Saved data entries
>>

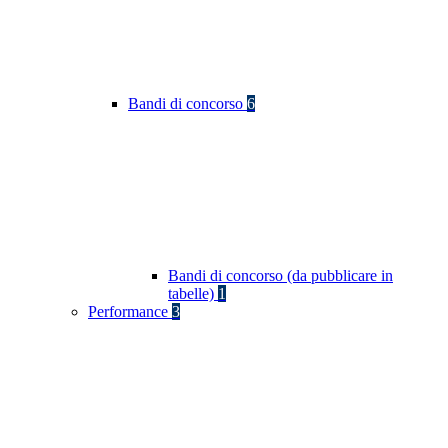
Bandi di concorso
6
Bandi di concorso (da pubblicare in
tabelle)
1
Performance
3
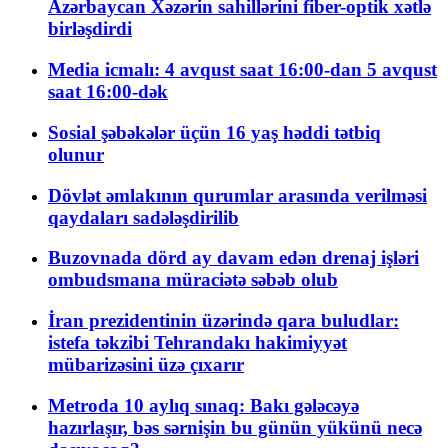
Azərbaycan Xəzərin sahillərini fiber-optik xətlə
birləşdirdi
Media icmalı: 4 avqust saat 16:00-dan 5 avqust
saat 16:00-dək
Sosial şəbəkələr üçün 16 yaş həddi tətbiq
olunur
Dövlət əmlakının qurumlar arasında verilməsi
qaydaları sadələşdirilib
Buzovnada dörd ay davam edən drenaj işləri
ombudsmana müraciətə səbəb olub
İran prezidentinin üzərində qara buludlar:
istefa təkzibi Tehrandakı hakimiyyət
mübarizəsini üzə çıxarır
Metroda 10 aylıq sınaq: Bakı gələcəyə
hazırlaşır, bəs sərnişin bu günün yükünü necə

<<

Reply with nothing but a number. State how many lines in the records hold the word "Bandi".

[OUTPUT FOR THIS EXERCISE] 2